Quando eu tinha nove anos, a Beira era a maior cidade do mundo. As avenidas de minha terra natal eram as mais largas do universo e apenas se esperava que o futuro, triunfal, por ali desfilasse. Na Praça do Município cabiam os mais demorados domingos da História, e o Chiveve competia com os mais amazónicos estuários.
A estação ferroviária era de tal dimensão que ali poderia desembarcar Sophia Loren ou uma outra artista saída das matinés do Olympia.
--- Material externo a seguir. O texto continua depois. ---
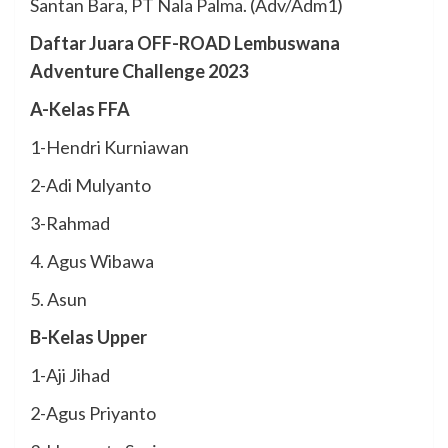
Santan Bara, PT Nala Palma. (Adv/Adm1)
Daftar Juara OFF-ROAD Lembuswana
Adventure Challenge 2023
A-Kelas FFA
1-Hendri Kurniawan
2-Adi Mulyanto
3-Rahmad
4. Agus Wibawa
5. Asun
B-Kelas Upper
1-Aji Jihad
2-Agus Priyanto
As mangas do Dondo eram comidas em todo o planeta e, do alto do farol do Macúti, se contemplavam extensões que fariam inveja aos astronautas.
De noite, enquanto nos chegavam os sons dos batuques do Chipangara, eu e o meu irmão discutíamos, especialistas em lonjuras. Ele assegurava que a floresta de Inhaminga era o lugar mais distante do planeta. Eu abria o mapa-mundo e a Beira se confirmava epicentro cósmico. Confortado, adormecia com pena dos meninos que nasciam noutros periféricos lugares.
Certa vez embarquei num avião para rumar a Lourenço Marques. A família veio despedir-se, em lágrimas, ao maior aeroporto do mundo e era como se eu partisse para além do último horizonte. A malta do bairro também foi ao aeroporto e lançou-me um derradeiro olhar, misto de inveja e raiva. Eu ia para território rival, para terra dos «laurentinos», contaminar-me de valores tribais alheios.
Regressei uma semana depois com a suspeita de que havia lugares mais distantes que Inhaminga e cidades maiores que a minha. Nos dias subsequentes, fui colocado em quarentena, punido por confessar que, afinal, outros poderiam haver.
Na altura, eu não sabia que as pequenas cidades vivem sempre o sonho de serem outra coisa. Sonham ser grandes cidades. A minha terra natal, era, afinal, um lugar acanhado, onde o mundo chegava em segunda mão. Talvez, por isso, o tamanho dos nossos sonhos fosse reforçado. Talvez, por isso, o meu lugar tivesse ficado maior quando o soube pequeno. Naquele momento, porém, eu estava sendo penalizado como Galileu que ousou descentrar o cosmos. Deixado em abandono pelos amigos, fui pescar para os lados do porto. Ao passar pelo Beira Terrace, uma multidão me alertou: num lugar onde nada sucedia algo trágico acontecera. Estavam retirando das águas os corpos de dois jovens que se tinham suicidado. Um detalhe me chamou a atenção: estavam amarrados pelos pulsos, um arame lhes prendia o fatal destino. Eram dois namorados, impedidos de exercer o seu amor porque pertenciam a raças diferentes.
Sentado na amurada do cais, sem nenhuma vontade de lançar a linha, olhei a cidade e ela, pela primeira vez, me pareceu pequena. Como poderia ser grande um lugar se nele não cabia o amor de dois anónimos adolescentes? Até àquela tarde eu era ainda um moço capaz de sonhar vidas e viver sonhos.
Naquele momento creio ter entendido: a cidade não é um lugar. É a moldura de uma vida, um chão para a memória. Enrolei a linha, e regressei a casa, o poente avermelhando a paisagem e os flamingos trazendo o céu para junto da terra. Então, ganhei certeza: a cidade em que nasci estava destinada a nascer de mim. Um arame invisível nos prendia os pulsos, a mim e à minha terra natal. Se alguma vez nos atirássemos sobre o abismo não seria para nos afundarmos mas para ganharmos voo, o mesmo voo dos flamingos cruzando os poentes sobre o rio Pungwé.